▶ **YOUR ASSIGNMENT**
Send back the entries exactly as they were given.

━━━━━━━━

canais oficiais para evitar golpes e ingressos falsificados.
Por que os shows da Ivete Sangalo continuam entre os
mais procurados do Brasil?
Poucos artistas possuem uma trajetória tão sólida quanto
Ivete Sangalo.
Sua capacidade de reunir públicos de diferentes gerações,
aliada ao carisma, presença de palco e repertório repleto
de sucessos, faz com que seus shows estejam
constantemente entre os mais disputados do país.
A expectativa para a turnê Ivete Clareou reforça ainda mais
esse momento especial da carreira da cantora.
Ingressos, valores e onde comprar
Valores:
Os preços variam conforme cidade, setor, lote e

━━━━━━━━

▶ **EXERCISE RESPONSE**
canais oficiais para evitar golpes e ingressos falsificados.
Por que os shows da Ivete Sangalo continuam entre os
mais procurados do Brasil?
Poucos artistas possuem uma trajetória tão sólida quanto
Ivete Sangalo.
Sua capacidade de reunir públicos de diferentes gerações,
aliada ao carisma, presença de palco e repertório repleto
de sucessos, faz com que seus shows estejam
constantemente entre os mais disputados do país.
A expectativa para a turnê Ivete Clareou reforça ainda mais
esse momento especial da carreira da cantora.
Ingressos, valores e onde comprar
Valores:
Os preços variam conforme cidade, setor, lote e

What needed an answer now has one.